Actuellement, les gains de productivité sont faibles dans la zone euro (autour de 1,5 % par an en moyenne), surtout si on les compare à ceux observés aux Etats-Unis ; il est très probable que cet écart est dû à celui qui apparaît, dès le milieu des années 80, entre les tendances de l'investissement productif ; pour l'instant, le prix des importations n'a pas varié de manière différente dans la zone euro et aux Etats-Unis, à l'exception de l'année 1997. Cependant, les évolutions très différentes des deux devises depuis 1997 font penser que cette situation pourrait évoluer. Le taux de change effectif réel de l'euro s'est déprécié de 30 % en 4 ans, celui du dollar s'est déprécié de 12 %. Ceci est normalement un facteur de hausse du chômage non inflationniste dans la zone euro, avec le risque de dégradation des termes de l'échange. Les facteurs qui affectent l'offre et la demande de travail dans un sens défavorable sont normalement : le niveau des charges sociales (qui réduisent la demande) ; le niveau des revenus de remplacement (qui réduisent l'offre). Les cotisations sociales sont nettement plus lourdes dans la zone euro qu'aux Etats-Unis. Le salaire minimum est beaucoup plus bas, par rapport au salaire médian, aux Etats-Unis que dans les pays européens.

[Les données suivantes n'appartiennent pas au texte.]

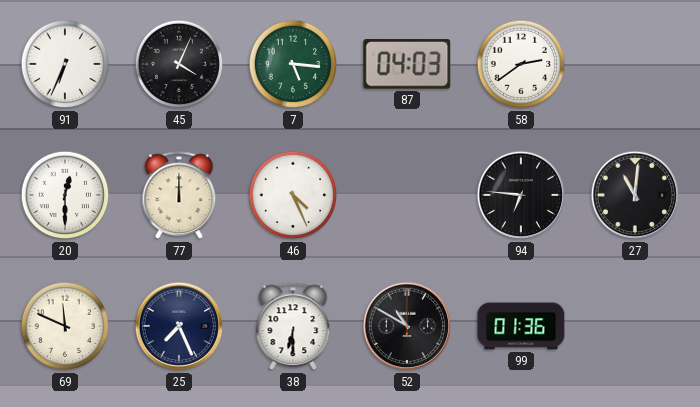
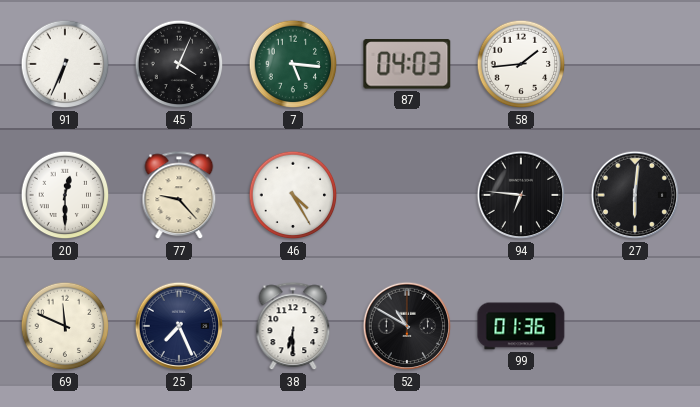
58: 2:39 -> 1:44
77: 12:00 -> 9:23
46: 4:26 -> 4:25
27: 11:01 -> 6:01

La population qui se présente sur le marché du travail (la somme de l'emploi et du chômage) dans la zone euro et aux Etats-Unis augmente de 0,5 % par an dans la zone euro, d'un peu plus de 1 % par an aux Etats-Unis. Aux Etats-Unis, 75 % de la population âgée de 20 à 60 ans travaille, contre 57 % dans la zone euro. Les évolutions, qu'il s'agisse de la productivité, des termes de l'échange, de la fiscalité, des revenus de remplacement ou de l'offre de travail, donnent les mêmes indications : les facteurs macro-économiques de détermination du chômage structurel sont nettement plus favorables aux Etats-Unis que dans la zone euro ".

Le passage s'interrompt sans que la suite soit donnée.